The registration/storage is also affected by the way the “emotions” are processed, in my case I do not store the emotional part of a situation in my memory, so I store and remember almost only factual information. The omission of the emotional part in my memories allows me to store much more factual details, in such a way that more than once I can recall exactly what was said or happened than the others present can (this is true for autistic and non-autistic participants).

It is an assumption on my part but I think/reasoned that approx. 60 to 70% of a memory are constituted of emotions / own physical stimuli (smell,sound, etc.).
So that would leave me with twice the amount of data I could store in the same memory of a situation.

Where my processing center still drops 900% of the stimuli so I will store more but it is very well possible that it are all the wrong (unimportant) things and/or details.

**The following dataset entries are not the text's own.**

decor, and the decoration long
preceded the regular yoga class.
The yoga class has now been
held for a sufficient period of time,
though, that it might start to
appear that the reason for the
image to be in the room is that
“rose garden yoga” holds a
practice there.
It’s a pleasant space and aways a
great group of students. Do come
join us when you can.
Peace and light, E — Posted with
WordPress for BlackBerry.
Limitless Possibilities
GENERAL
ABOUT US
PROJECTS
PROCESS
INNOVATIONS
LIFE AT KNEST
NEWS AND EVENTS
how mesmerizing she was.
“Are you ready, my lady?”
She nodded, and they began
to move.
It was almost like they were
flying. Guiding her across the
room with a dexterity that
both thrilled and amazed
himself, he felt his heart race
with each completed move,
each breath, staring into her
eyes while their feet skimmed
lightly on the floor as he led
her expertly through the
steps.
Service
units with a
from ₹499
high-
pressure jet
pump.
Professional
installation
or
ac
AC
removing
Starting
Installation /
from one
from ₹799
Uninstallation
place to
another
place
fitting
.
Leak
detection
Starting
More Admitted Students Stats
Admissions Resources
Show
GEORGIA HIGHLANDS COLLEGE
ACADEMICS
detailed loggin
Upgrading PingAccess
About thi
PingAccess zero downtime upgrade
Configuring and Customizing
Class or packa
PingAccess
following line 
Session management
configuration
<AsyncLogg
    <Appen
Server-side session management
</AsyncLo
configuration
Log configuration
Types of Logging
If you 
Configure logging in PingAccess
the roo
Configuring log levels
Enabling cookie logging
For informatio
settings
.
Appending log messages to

This gives a new question: how can a person with a defective or no emotional experience project these on someone else.
That is like asking someone (born) colour-blind to describe the colour of the sky, he only has his own colour (greys/greens/blues) experience, that is not available/accessible for anyone else.
in my opinion is that impossible.
Even so is it in my opinion not or only partly possible for an autistic person, to predict/guess the emotional experience of someone else (preferably a NT’er) and to anticipate on this, because this has to be done on their own (defective) emotional experience.

Thus explaining the bad to no empathy that can be found in almost all autistic persons.

Note: I think that the overstimulation during the early age is responsible for the encapsulated / uncorporational (not include others in and/or not following a pointing or a look at) behavior of most autistic baby’s and later on the deemed unreliable expectation of the reactions of others contribute in an early behavior off not at all or no longer projecting their own experience on others.

It looks, when you accept this hypothesis that many, possible all behaviors that are contributed to autism, can be explained by the unfiltered overload of stimuli and the classification of which ones are (un)wanted, (un)important and finally exaggerated or discarded.

Even many of the differences between the autistic population, can be explained, because which part of the 1000% is classified and how, which decides what is processed how it’s processed, discarded or never noticed.

 

Conclusion of the hypotheses:

A question that pops up is: will stimulating (in a right way), how to handle these internal body signals/stimuli and external stimuli, result in a better quality of life.
So by helping the autistic child, to make clear and/or stimulate which physical stimuli are important and which are less or not at all important, so they are at a later age more able to understand/experience the right emotions in the right way and thus be more emphatic.

If this is the case it “education” will have to start at an age as early as possible to gain the maximum of result, in creating a “better” adapted autistic person.

Although one could start at an early age with learning these things, one should be very aware of the autistic way of dealing with things, so only using the right way (positive classified by the autistic brain way) will result in actual learning, for the brain will discard wrongly (negative classified by the autistic brain way) presented stimuli.

The ethical question, this poses is:
Do we want and “adapted”/”correct” autistic person that fits better into the “normal” profile?
At what costs?
What will be lost of the person that he/she would have been otherwise?

Back to my initial question:
I don’t have emotions, or do I?

The answer is:
Yes I do have them, just like everybody else, only it’s likely that I classified the stimuli related to these emotions as very undesirable and because of that they are now unconscious discarded.
So I don’t conscious experience what happy, sad, angry, love, fright, etc.. is, but I am it (got them) never the less.